A display sign should not fall onto a customer's head when they are shopping in a store. This unremarkable proposition has yielded over 1,000 pages of briefing and supporting exhibits. In this case, a jury could find that a sign fell on the plaintiff's head and injured her. And the jury would not need an expert's help to find the storeowner negligent for the falling sign. Summary judgment will be denied and the case will proceed to trial.
I. Introduction
On July 12, 2019, Plaintiff Karen Morgan went shopping for her son at Defendant's Dick's Sporting Goods (“DSG”) store in Gaithersburg, Maryland. As she walked through the store, she stopped to look at a display of women's clothing. After she stooped down to look at the clothes on the bottom shelf, she felt a sudden pain on the top of her head. When she looked around, she saw a sign laying on the ground beside her. The sign was a large but lightweight object. Ms. Morgan did not notice the sign before the incident and she does not know why it fell. No one saw the sign fall but a DSG employee heard a loud bang around the time it happened. Plaintiffs allege that they were injured after Ms. Morgan was struck by the sign.
In accordance with 28 U.S.C. § 636(c), all parties have voluntarily consented to have the undersigned conduct all further proceedings in this case, including trial and entry of final judgment, and conduct all post-judgment proceedings, with direct review by the Fourth Circuit Court of Appeals if an appeal is filed. ECF Nos. 15 & 16.

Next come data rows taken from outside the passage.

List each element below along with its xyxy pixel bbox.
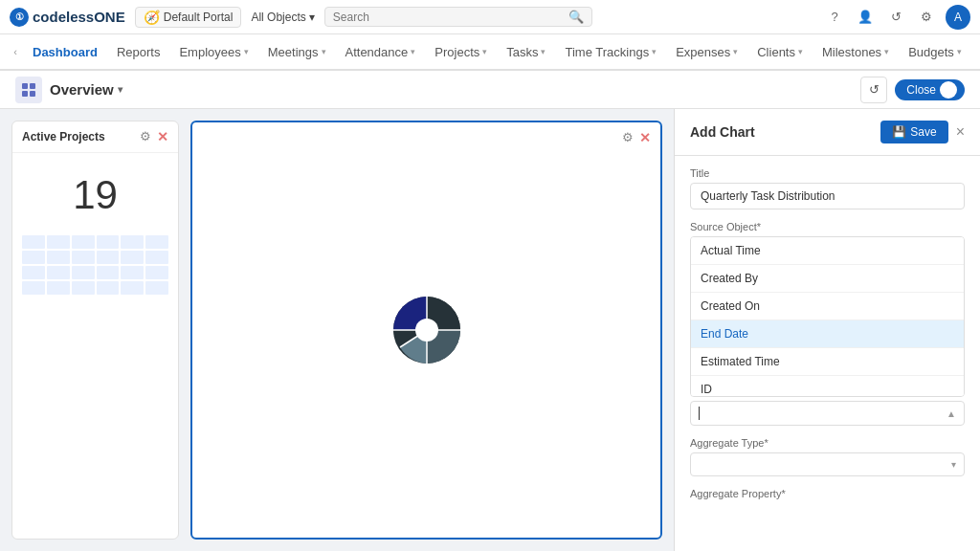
overview-right-actions: ↺ Close [860, 77, 965, 103]
overview-label: Overview [50, 81, 114, 98]
all-objects-caret: ▾ [309, 11, 315, 24]
grid-cell [97, 235, 120, 249]
add-chart-panel: Add Chart 💾 Save × Title Source Object* … [674, 109, 980, 551]
scroll-up-icon[interactable]: ▲ [947, 408, 956, 419]
nav-item-dashboard[interactable]: Dashboard [23, 34, 107, 71]
nav-timetrackings-label: Time Trackings [565, 45, 649, 59]
source-object-label: Source Object* [690, 221, 965, 232]
nav-reports-label: Reports [117, 45, 161, 59]
nav-prev-button[interactable]: ‹ [8, 34, 23, 70]
active-projects-actions: ⚙ ✕ [140, 129, 168, 144]
grid-cell [121, 266, 144, 279]
chart-widget: ⚙ ✕ [190, 121, 662, 540]
grid-cell [72, 266, 95, 279]
dropdown-item-actual-time[interactable]: Actual Time [691, 237, 964, 265]
settings-icon[interactable]: ⚙ [915, 6, 938, 29]
save-button[interactable]: 💾 Save [880, 121, 947, 143]
projects-caret-icon: ▾ [482, 47, 487, 56]
content-area: Active Projects ⚙ ✕ 19 [0, 109, 980, 551]
nav-expenses-label: Expenses [676, 45, 730, 59]
nav-item-budgets[interactable]: Budgets ▾ [899, 34, 971, 71]
search-bar[interactable]: 🔍 [324, 7, 592, 27]
milestones-caret-icon: ▾ [884, 47, 889, 56]
active-projects-header: Active Projects ⚙ ✕ [12, 121, 178, 153]
attendance-caret-icon: ▾ [411, 47, 415, 56]
svg-rect-3 [30, 91, 35, 97]
chart-inner [192, 122, 660, 538]
title-field-input[interactable] [690, 183, 965, 209]
close-toggle-label: Close [906, 83, 936, 97]
dropdown-item-id[interactable]: ID [691, 376, 964, 397]
nav-item-reports[interactable]: Reports [107, 34, 170, 71]
tasks-caret-icon: ▾ [541, 47, 546, 56]
budgets-caret-icon: ▾ [957, 47, 962, 56]
grid-cell [145, 251, 168, 264]
nav-item-meetings[interactable]: Meetings ▾ [258, 34, 336, 71]
topbar-right-actions: ? 👤 ↺ ⚙ A [823, 5, 970, 30]
grid-cell [145, 235, 168, 249]
active-projects-widget: Active Projects ⚙ ✕ 19 [11, 121, 179, 540]
history-icon[interactable]: ↺ [884, 6, 907, 29]
aggregate-type-label: Aggregate Type* [690, 437, 965, 449]
main-content: Overview ▾ ↺ Close Active Projects ⚙ ✕ [0, 71, 980, 551]
aggregate-type-select[interactable]: ▾ [690, 452, 965, 476]
dropdown-item-created-by[interactable]: Created By [691, 265, 964, 293]
active-projects-grid [12, 228, 178, 302]
topbar: ① codelessONE 🧭 Default Portal All Objec… [0, 0, 980, 34]
dropdown-item-created-on[interactable]: Created On [691, 293, 964, 320]
nav-item-expenses[interactable]: Expenses ▾ [666, 34, 747, 71]
grid-cell [47, 266, 70, 279]
nav-meetings-label: Meetings [268, 45, 319, 59]
portal-label: Default Portal [164, 11, 234, 24]
overview-title[interactable]: Overview ▾ [50, 81, 122, 98]
nav-tasks-label: Tasks [506, 45, 538, 59]
nav-item-employees[interactable]: Employees ▾ [169, 34, 257, 71]
panel-header-actions: 💾 Save × [880, 121, 965, 143]
text-cursor [699, 407, 700, 420]
source-object-dropdown[interactable]: Actual Time Created By Created On End Da… [690, 236, 965, 397]
nav-item-milestones[interactable]: Milestones ▾ [813, 34, 899, 71]
dropdown-item-end-date[interactable]: End Date [691, 320, 964, 348]
grid-cell [145, 266, 168, 279]
grid-cell [22, 251, 45, 264]
portal-button[interactable]: 🧭 Default Portal [135, 7, 242, 28]
user-icon[interactable]: 👤 [854, 6, 877, 29]
grid-cell [97, 251, 120, 264]
close-toggle-button[interactable]: Close [895, 79, 965, 100]
aggregate-type-caret-icon: ▾ [951, 459, 956, 470]
panel-body: Title Source Object* Actual Time Created… [675, 156, 980, 551]
nav-budgets-label: Budgets [908, 45, 954, 59]
grid-cell [121, 251, 144, 264]
nav-item-us[interactable]: Us [971, 34, 980, 71]
all-objects-button[interactable]: All Objects ▾ [251, 11, 314, 24]
active-projects-number: 19 [12, 153, 178, 228]
grid-cell [72, 235, 95, 249]
nav-item-attendance[interactable]: Attendance ▾ [336, 34, 426, 71]
help-icon[interactable]: ? [823, 6, 846, 29]
panel-close-button[interactable]: × [956, 123, 965, 141]
search-input[interactable] [333, 11, 568, 24]
grid-cell [97, 281, 120, 295]
close-icon[interactable]: ✕ [157, 129, 168, 144]
avatar[interactable]: A [946, 5, 970, 30]
grid-cell [22, 281, 45, 295]
dropdown-item-estimated-time[interactable]: Estimated Time [691, 348, 964, 376]
gear-icon[interactable]: ⚙ [140, 129, 151, 144]
title-field-label: Title [690, 167, 965, 179]
grid-cell [121, 235, 144, 249]
nav-item-tasks[interactable]: Tasks ▾ [497, 34, 555, 71]
save-label: Save [910, 125, 936, 139]
toggle-circle [940, 81, 957, 99]
meetings-caret-icon: ▾ [322, 47, 326, 56]
refresh-button[interactable]: ↺ [860, 77, 887, 103]
nav-milestones-label: Milestones [822, 45, 881, 59]
nav-item-timetrackings[interactable]: Time Trackings ▾ [555, 34, 666, 71]
grid-cell [97, 266, 120, 279]
active-projects-title: Active Projects [22, 130, 105, 143]
portal-icon: 🧭 [144, 10, 160, 25]
nav-item-projects[interactable]: Projects ▾ [425, 34, 497, 71]
nav-attendance-label: Attendance [345, 45, 409, 59]
svg-rect-1 [30, 83, 35, 89]
nav-item-clients[interactable]: Clients ▾ [747, 34, 813, 71]
left-panel: Active Projects ⚙ ✕ 19 [0, 109, 674, 551]
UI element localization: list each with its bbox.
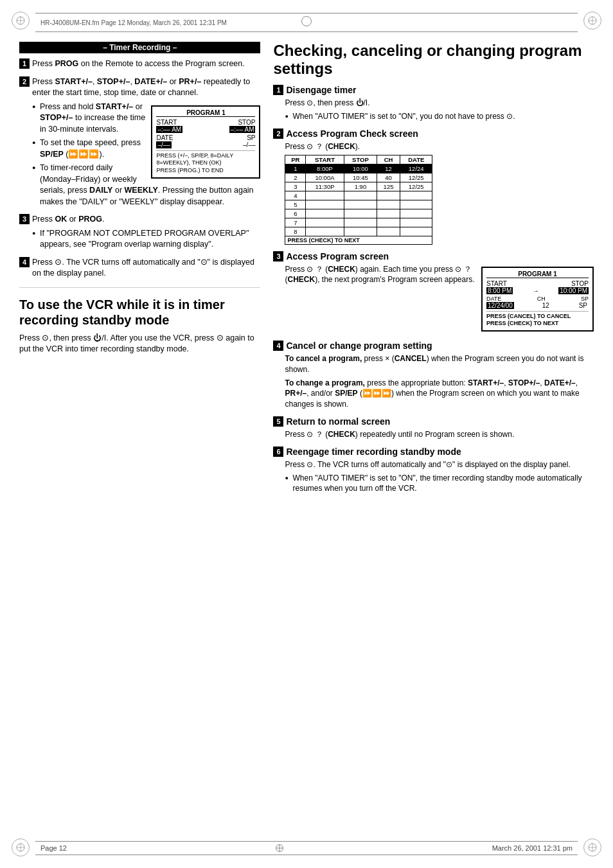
prog-ch-val: 12 (541, 302, 551, 309)
step-3-text: Press OK or PROG. (32, 214, 260, 226)
right-step-num-1: 1 (273, 85, 283, 95)
right-step-6-bullet: When "AUTO TIMER" is set to "ON", the ti… (285, 473, 594, 495)
right-step-3-header: 3 Access Program screen (273, 251, 594, 261)
check-table-row-4: 4 (285, 191, 432, 200)
check-table-row-6: 6 (285, 209, 432, 218)
right-step-4: 4 Cancel or change program setting To ca… (273, 341, 594, 410)
prog-screen-labels: START STOP (486, 280, 589, 287)
check-row3-date: 12/25 (400, 182, 432, 191)
prog-arrow: → (533, 287, 539, 294)
right-step-3-heading: Access Program screen (286, 251, 389, 261)
check-row3-ch: 125 (377, 182, 400, 191)
check-row1-date: 12/24 (400, 164, 432, 173)
left-step-1: 1 Press PROG on the Remote to access the… (19, 58, 260, 73)
prog-screen-vals: 8:00 PM → 10:00 PM (486, 287, 589, 294)
step-2-bullet-1: Press and hold START+/– or STOP+/– to in… (32, 102, 260, 136)
right-step-5: 5 Return to normal screen Press ⊙ ？ (CHE… (273, 416, 594, 440)
right-step-1-body: Press ⊙, then press ⏻/I. When "AUTO TIME… (285, 98, 594, 122)
step-num-4: 4 (19, 257, 30, 267)
step-1-text: Press PROG on the Remote to access the P… (32, 58, 260, 70)
check-table-row-3: 3 11:30P 1:90 125 12/25 (285, 182, 432, 191)
timer-recording-title: – Timer Recording – (19, 42, 260, 53)
prog-stop-label: STOP (571, 280, 589, 287)
right-step-1-heading: Disengage timer (286, 85, 356, 95)
step-3-content: Press OK or PROG. If "PROGRAM NOT COMPLE… (32, 214, 260, 253)
check-row2-pr: 2 (285, 173, 306, 182)
footer-strip: Page 12 March 26, 2001 12:31 pm (35, 841, 578, 855)
prog-screen-instructions: PRESS (CANCEL) TO CANCELPRESS (CHECK) TO… (486, 311, 589, 328)
step-4-text: Press ⊙. The VCR turns off automatically… (32, 257, 260, 279)
right-step-3-text-area: Press ⊙ ？ (CHECK) again. Each time you p… (285, 264, 476, 288)
step-2-bullet-2: To set the tape speed, press SP/EP (⏩⏩⏩)… (32, 137, 260, 160)
right-main-title: Checking, canceling or changing program … (273, 42, 594, 77)
right-step-6-heading: Reengage timer recording standby mode (286, 447, 461, 457)
standby-text: Press ⊙, then press ⏻/I. After you use t… (19, 333, 260, 355)
check-table-header-pr: PR (285, 155, 306, 164)
prog-date-label: DATE (486, 296, 501, 302)
right-step-4-heading: Cancel or change program setting (286, 341, 432, 351)
right-step-1: 1 Disengage timer Press ⊙, then press ⏻/… (273, 85, 594, 122)
check-row1-start: 8:00P (306, 164, 344, 173)
right-column: Checking, canceling or changing program … (273, 42, 594, 833)
step-num-3: 3 (19, 214, 30, 224)
footer-date: March 26, 2001 12:31 pm (492, 844, 573, 852)
check-table-instructions: PRESS (CHECK) TO NEXT (285, 236, 432, 244)
header-filename: HR-J4008UM-EN.fm Page 12 Monday, March 2… (40, 19, 227, 26)
right-step-num-6: 6 (273, 447, 283, 457)
right-step-5-heading: Return to normal screen (286, 416, 390, 427)
check-row3-stop: 1:90 (344, 182, 377, 191)
check-table-header-ch: CH (377, 155, 400, 164)
content-area: – Timer Recording – 1 Press PROG on the … (19, 42, 594, 833)
check-table-header-start: START (306, 155, 344, 164)
corner-mark-bl (12, 838, 30, 856)
footer-page-num: Page 12 (40, 844, 67, 852)
step-1-content: Press PROG on the Remote to access the P… (32, 58, 260, 73)
right-step-3-body: Press ⊙ ？ (CHECK) again. Each time you p… (285, 264, 594, 334)
right-step-5-body: Press ⊙ ？ (CHECK) repeatedly until no Pr… (285, 429, 594, 440)
left-step-3: 3 Press OK or PROG. If "PROGRAM NOT COMP… (19, 214, 260, 253)
right-step-6: 6 Reengage timer recording standby mode … (273, 447, 594, 494)
left-step-2: 2 Press START+/–, STOP+/–, DATE+/– or PR… (19, 76, 260, 211)
right-step-6-header: 6 Reengage timer recording standby mode (273, 447, 594, 457)
prog-screen-row4: 12/24/00 12 SP (486, 302, 589, 309)
right-step-2-body: Press ⊙ ？ (CHECK). PR START STOP CH DATE (285, 141, 594, 245)
corner-mark-tl (12, 12, 30, 30)
right-step-num-5: 5 (273, 416, 283, 427)
left-step-4: 4 Press ⊙. The VCR turns off automatical… (19, 257, 260, 282)
step-4-content: Press ⊙. The VCR turns off automatically… (32, 257, 260, 282)
right-step-5-header: 5 Return to normal screen (273, 416, 594, 427)
prog-start-val: 8:00 PM (486, 287, 513, 294)
step-num-2: 2 (19, 76, 30, 87)
check-table-row-1: 1 8:00P 10:00 12 12/24 (285, 164, 432, 173)
check-table-row-8: 8 (285, 227, 432, 236)
prog-stop-val: 10:00 PM (558, 287, 589, 294)
check-table-header-date: DATE (400, 155, 432, 164)
step-num-1: 1 (19, 58, 30, 69)
corner-mark-tr (583, 12, 601, 30)
right-step-4-change: To change a program, press the appropria… (285, 378, 594, 410)
check-row1-ch: 12 (377, 164, 400, 173)
right-step-6-text: Press ⊙. The VCR turns off automatically… (285, 459, 594, 470)
prog-start-label: START (486, 280, 507, 287)
prog-screen-row3: DATE CH SP (486, 296, 589, 302)
right-step-2-text: Press ⊙ ？ (CHECK). (285, 141, 594, 152)
header-center-mark (301, 16, 312, 26)
check-table-header-stop: STOP (344, 155, 377, 164)
right-step-2-heading: Access Program Check screen (286, 128, 418, 139)
standby-section: To use the VCR while it is in timer reco… (19, 297, 260, 355)
right-step-1-text: Press ⊙, then press ⏻/I. (285, 98, 594, 109)
check-row1-pr: 1 (285, 164, 306, 173)
right-step-3-text: Press ⊙ ？ (CHECK) again. Each time you p… (285, 264, 476, 286)
check-row1-stop: 10:00 (344, 164, 377, 173)
check-table-row-7: 7 (285, 218, 432, 227)
check-row2-stop: 10:45 (344, 173, 377, 182)
right-step-2: 2 Access Program Check screen Press ⊙ ？ … (273, 128, 594, 245)
divider (19, 287, 260, 288)
check-row2-date: 12/25 (400, 173, 432, 182)
prog-ch-label: CH (537, 296, 546, 302)
check-row3-pr: 3 (285, 182, 306, 191)
check-row2-start: 10:00A (306, 173, 344, 182)
prog-screen-title: PROGRAM 1 (486, 270, 589, 278)
prog-sp-label: SP (581, 296, 589, 302)
footer-center-mark (276, 844, 283, 852)
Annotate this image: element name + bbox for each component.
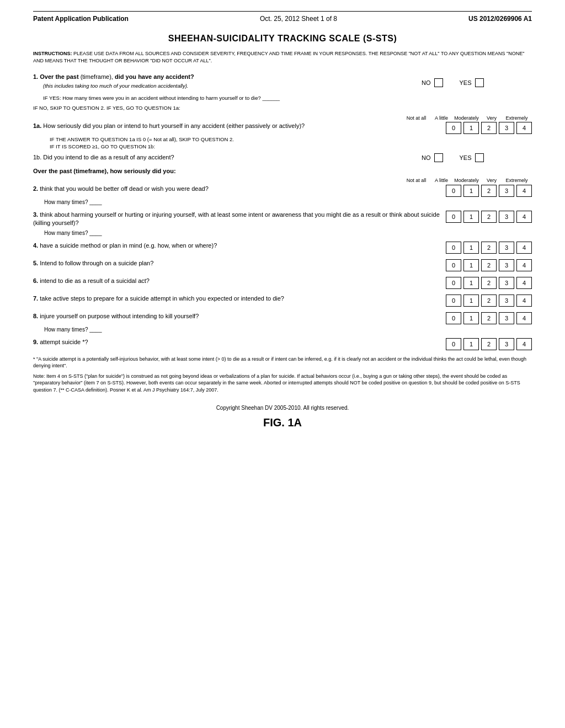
- copyright: Copyright Sheehan DV 2005-2010. All righ…: [33, 405, 532, 411]
- q7-box-3[interactable]: 3: [499, 295, 514, 307]
- q5-box-0[interactable]: 0: [446, 259, 461, 271]
- q1a-num: 1a.: [33, 122, 41, 129]
- s2-header-extremely: Extremely: [502, 178, 532, 184]
- q5-box-1[interactable]: 1: [463, 259, 479, 271]
- q1-no-label: NO: [422, 79, 431, 86]
- q9-box-3[interactable]: 3: [499, 338, 514, 350]
- q8-box-3[interactable]: 3: [499, 312, 514, 324]
- q1-ifno: IF NO, SKIP TO QUESTION 2. IF YES, GO TO…: [33, 105, 532, 111]
- question-1-row: 1. Over the past (timeframe), did you ha…: [33, 73, 532, 93]
- q6-num: 6.: [33, 277, 38, 284]
- q8-content: injure yourself on purpose without inten…: [40, 313, 199, 319]
- question-9-row: 9. attempt suicide *? 0 1 2 3 4: [33, 338, 532, 350]
- question-4-block: 4. have a suicide method or plan in mind…: [33, 242, 532, 254]
- q1a-content: How seriously did you plan or intend to …: [43, 122, 305, 129]
- q4-box-0[interactable]: 0: [446, 242, 461, 254]
- q2-box-4[interactable]: 4: [516, 185, 532, 197]
- q6-scale: 0 1 2 3 4: [446, 277, 532, 289]
- q4-box-1[interactable]: 1: [463, 242, 479, 254]
- q8-box-2[interactable]: 2: [481, 312, 497, 324]
- q5-box-4[interactable]: 4: [516, 259, 532, 271]
- q4-box-2[interactable]: 2: [481, 242, 497, 254]
- q2-content: think that you would be better off dead …: [40, 185, 209, 192]
- q6-box-0[interactable]: 0: [446, 277, 461, 289]
- question-8-block: 8. injure yourself on purpose without in…: [33, 312, 532, 333]
- q1-no-checkbox[interactable]: [434, 78, 443, 87]
- q9-box-1[interactable]: 1: [463, 338, 479, 350]
- q1-yes-checkbox[interactable]: [475, 78, 484, 87]
- footnote-2-text: Note: Item 4 on S-STS ("plan for suicide…: [33, 373, 520, 393]
- q5-box-2[interactable]: 2: [481, 259, 497, 271]
- header-right: US 2012/0269906 A1: [468, 15, 532, 23]
- q1b-no-checkbox[interactable]: [434, 153, 443, 162]
- q2-box-0[interactable]: 0: [446, 185, 461, 197]
- q1-bold2: did you have any accident?: [115, 73, 194, 80]
- q2-box-1[interactable]: 1: [463, 185, 479, 197]
- q4-box-3[interactable]: 3: [499, 242, 514, 254]
- q8-box-0[interactable]: 0: [446, 312, 461, 324]
- q1b-yes-label: YES: [460, 154, 472, 161]
- q5-content: Intend to follow through on a suicide pl…: [40, 260, 153, 266]
- section2-heading-row: Over the past (timeframe), how seriously…: [33, 168, 532, 174]
- q7-box-2[interactable]: 2: [481, 295, 497, 307]
- q9-box-4[interactable]: 4: [516, 338, 532, 350]
- q1a-box-4[interactable]: 4: [516, 122, 532, 134]
- q1-yes-item: YES: [460, 78, 484, 87]
- q7-box-1[interactable]: 1: [463, 295, 479, 307]
- s2-header-moderately: Moderately: [451, 178, 482, 184]
- q9-box-0[interactable]: 0: [446, 338, 461, 350]
- q3-box-4[interactable]: 4: [516, 211, 532, 223]
- q3-box-3[interactable]: 3: [499, 211, 514, 223]
- q1a-box-2[interactable]: 2: [481, 122, 497, 134]
- question-7-row: 7. take active steps to prepare for a su…: [33, 295, 532, 307]
- s2-header-very: Very: [484, 178, 499, 184]
- q8-text: 8. injure yourself on purpose without in…: [33, 312, 446, 320]
- header-center: Oct. 25, 2012 Sheet 1 of 8: [260, 15, 337, 23]
- q9-box-2[interactable]: 2: [481, 338, 497, 350]
- q8-box-4[interactable]: 4: [516, 312, 532, 324]
- question-1a-row: 1a. How seriously did you plan or intend…: [33, 122, 532, 134]
- q8-num: 8.: [33, 313, 38, 319]
- q6-box-3[interactable]: 3: [499, 277, 514, 289]
- q1a-box-3[interactable]: 3: [499, 122, 514, 134]
- q6-text: 6. intend to die as a result of a suicid…: [33, 277, 446, 285]
- q2-box-2[interactable]: 2: [481, 185, 497, 197]
- q3-num: 3.: [33, 211, 38, 218]
- q1-text1: (timeframe),: [81, 73, 113, 80]
- q5-box-3[interactable]: 3: [499, 259, 514, 271]
- q6-box-2[interactable]: 2: [481, 277, 497, 289]
- q1b-yes-no: NO YES: [422, 153, 532, 162]
- q1b-yes-checkbox[interactable]: [475, 153, 484, 162]
- q3-box-2[interactable]: 2: [481, 211, 497, 223]
- question-3-row: 3. think about harming yourself or hurti…: [33, 211, 532, 228]
- q1-num: 1.: [33, 73, 38, 80]
- s2-header-a-little: A little: [434, 178, 449, 184]
- q8-scale: 0 1 2 3 4: [446, 312, 532, 324]
- q6-box-4[interactable]: 4: [516, 277, 532, 289]
- q8-how-many: How many times? ____: [44, 326, 532, 333]
- q3-box-0[interactable]: 0: [446, 211, 461, 223]
- q1a-box-0[interactable]: 0: [446, 122, 461, 134]
- q1a-box-1[interactable]: 1: [463, 122, 479, 134]
- q2-box-3[interactable]: 3: [499, 185, 514, 197]
- q7-box-0[interactable]: 0: [446, 295, 461, 307]
- q1-yes-no: NO YES: [422, 78, 532, 87]
- q7-box-4[interactable]: 4: [516, 295, 532, 307]
- q2-text: 2. think that you would be better off de…: [33, 185, 446, 193]
- question-6-block: 6. intend to die as a result of a suicid…: [33, 277, 532, 289]
- section2-heading: Over the past (timeframe), how seriously…: [33, 168, 176, 174]
- q4-box-4[interactable]: 4: [516, 242, 532, 254]
- q7-scale: 0 1 2 3 4: [446, 295, 532, 307]
- footnote-1-text: * "A suicide attempt is a potentially se…: [33, 356, 526, 369]
- q4-scale: 0 1 2 3 4: [446, 242, 532, 254]
- q9-scale: 0 1 2 3 4: [446, 338, 532, 350]
- q3-box-1[interactable]: 1: [463, 211, 479, 223]
- q4-text: 4. have a suicide method or plan in mind…: [33, 242, 446, 250]
- header-left: Patent Application Publication: [33, 15, 129, 23]
- q1-ifyes: IF YES: How many times were you in an ac…: [43, 95, 532, 101]
- q6-box-1[interactable]: 1: [463, 277, 479, 289]
- question-2-block: 2. think that you would be better off de…: [33, 185, 532, 205]
- question-7-block: 7. take active steps to prepare for a su…: [33, 295, 532, 307]
- q1b-num: 1b.: [33, 154, 41, 160]
- q8-box-1[interactable]: 1: [463, 312, 479, 324]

This lawsuit followed. The parties have completed discovery and DSG now moves for summary judgment. ECF No. 49. DSG argues it is entitled to summary judgment because Plaintiffs cannot establish that it violated the standard of care or even what caused Ms. Morgan's injury. Having considered the submissions of the parties (ECF Nos. 49, 50, 55, 56, 57, 60, 62, 66, 67, 70, 79 & 80), I find that a hearing is unnecessary. See Loc. R. 105.6. For the following reasons, the Court will deny DSG's motion for summary judgment because the circumstances of this case justify the invocation of the doctrine of res ipsa loquitur. The Court will deny as moot DSG's Motion to Strike Exhibits because the exhibits in question played no role in the Court's decision, and the motion is otherwise premature. And the Court will grant DSG's motion to exclude Plaintiffs' expert because his opinions are not helpful.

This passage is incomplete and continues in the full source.